RARS avoids the dilemma of choosing a fixed degree of redundancy by deferring commitment to a particular fault-handling configuration until run-time. This approach, utilizing the reconfigurability of SRAM-based FPGAs, demonstrates an effective use of resources depending on current mission conditions. TMR consumes three times the default resources required to survive during the short periods of time when faults hit the circuit. RARS, in contrast, adapts to the various requirements at different stages of the mission by enabling just the right number of spares. Unnecessary spares can be completely disabled or even replaced by other circuits. In the age of power-aware devices, in which cooling and battery life are as crucial as performance, RARS is able to save up to 30% of the power used by TMR while still providing protection against transient and permanent faults.

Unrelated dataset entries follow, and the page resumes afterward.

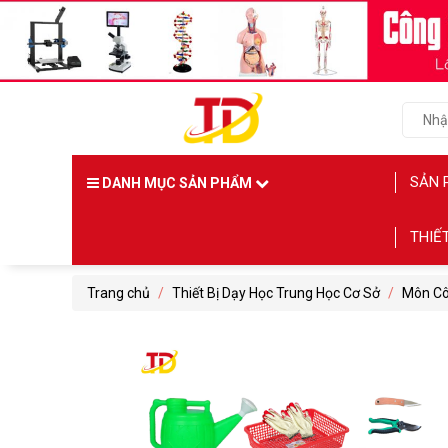
SẢN 
DANH MỤC SẢN PHẨM
THIẾ
Trang chủ
/
Thiết Bị Dạy Học Trung Học Cơ Sở
/
Môn Cô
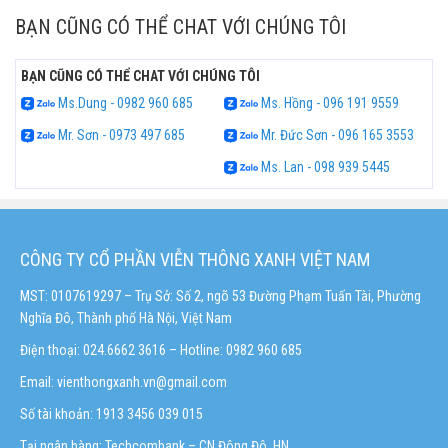
BẠN CŨNG CÓ THỂ CHAT VỚI CHÚNG TÔI
BẠN CŨNG CÓ THỂ CHAT VỚI CHÚNG TÔI
Ms.Dung - 0982 960 685
Ms. Hồng - 096 191 9559
Mr. Sơn - 0973 497 685
Mr. Đức Sơn - 096 165 3553
Ms. Lan - 098 939 5445
CÔNG TY CỔ PHẦN VIỄN THÔNG XANH VIỆT NAM
MST: 0107619297 – Trụ Sở: Số 2, ngõ 53 Đường Phạm Tuấn Tài, Phường
Nghĩa Đô, Thành phố Hà Nội, Việt Nam
Điện thoại: 024.6662 3616 – Hotline:
0982 960 685
Email:
vienthongxanh.vn@gmail.com
Số tài khoản: 1913 3456 039 015
Tại ngân hàng: Techcombank – CN Đông Đô, HN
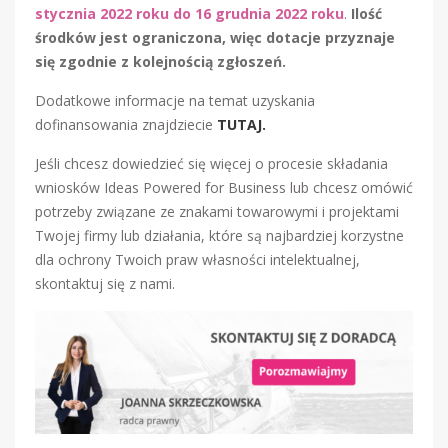
stycznia 2022 roku do 16 grudnia 2022 roku
.
Ilość
środków jest ograniczona, więc dotacje przyznaje
się zgodnie z kolejnością zgłoszeń.
Dodatkowe informacje na temat uzyskania
dofinansowania znajdziecie
TUTAJ
.
Jeśli chcesz dowiedzieć się więcej o procesie składania
wniosków Ideas Powered for Business lub chcesz omówić
potrzeby związane ze znakami towarowymi i projektami
Twojej firmy lub działania, które są najbardziej korzystne
dla ochrony Twoich praw własności intelektualnej,
skontaktuj się z nami.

PR has made it possible to keep the system on line while being repaired. Moreover, it has allowed the implementation of active fault-handling techniques at the software layer, such as lazy scrubbing and intrinsic fitness evaluation.
The software layer relies on a JTAG interface to communicate with the FPGA and to download partial bitfiles. This layer facilitates experiments with evolutionary repair in which recovery ability is not limited by the number of spares available. OGA, unlike other conventional GAs, supports features matched to OC requirements. The model-free fitness function guarantees the portability and scalability of the GA to fit any application domain. Direct CBS evolution reduces the mapping time of the genetic material onto physical individuals, thereby boosting the performance of the GA. Finally, intrinsic evolution improves the accuracy of the GA because it allows evolution of the system on the actual hardware rather than on a software model.
Now that we have successfully demonstrated the ability to implement power-conservative evolutionary-based OC on reconfigurable devices, in future research we aim to incorporate the random pairings and temporal voting technique that we presented in [34] to eliminate the dependency on the AE as a golden element in RARS. Moreover, we plan to improve the performance of the OGA to achieve further reduced repair times that fit the critical nature of the missions employing such fault-tolerant systems. We intend to investigate the prospect of parallelizing the OGA under the Island-GA model to leverage the distributed nature of OC systems on reconfigurable devices.
Acknowledgment
This research was sponsored by the Defense Advanced Research Projects Agency (DARPA) under Contract no. W31P4Q-08-C-0168.